(Note: this post was originally published on July 19, 2020. It has since been updated with a few tweaks.)
I'm excited to introduce you to a very unexpected but seductive sip. This cozy chai cocktail is a riff on the classic Mai Tai (hence I'm calling it a "Chai Tai") that unites sweet pineapple, seasonal cranberry, warming spices, and rum.
The Mai Tai has a very special place in my heart. Although the exact origin of the Mai Tai is heavily debated, there is rumor that the original Mai Tai was served at Tahiti Nui on the North Shore of Kaua'i. This is a bar that Dave and I frequent, not least of all because the minister who married us plays guitar and sings there.
Traditionally, a Mai Tai involves rum, orange curacao, fresh lime juice, and orgeat (which is a sweet, bitter, and nutty almond syrup). Today, the Mai Tai is often interpreted as a layered cocktail that involves rum, pineapple juice, and orange liqueur, plus sometimes a dark rum float. Although it's far from classic, this whimsical Chai Tai is just plain fun and is a show-stopper with its colorful layers.

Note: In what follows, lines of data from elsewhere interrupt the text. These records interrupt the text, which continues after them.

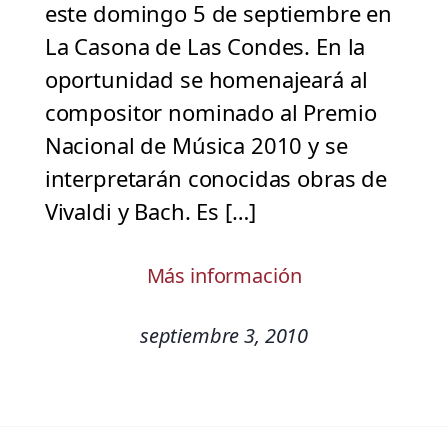
este domingo 5 de septiembre en
La Casona de Las Condes. En la
oportunidad se homenajeará al
compositor nominado al Premio
Nacional de Música 2010 y se
interpretarán conocidas obras de
Vivaldi y Bach. Es […]
Más información
septiembre 3, 2010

I'm taking the Mai Tai concept and giving it a spicy, cozy spin with chai tea. The layers in this drink have flavors that complement the chai spices in a way that very subtly makes me think of cranberry sauce. The bottom layer (i.e. the most dense) is cranberry juice. The middle layer is a mixture of pineapple juice, rum, chai tea, and a dash of orange liqueur. The top layer, the least dense, is a dark rum float.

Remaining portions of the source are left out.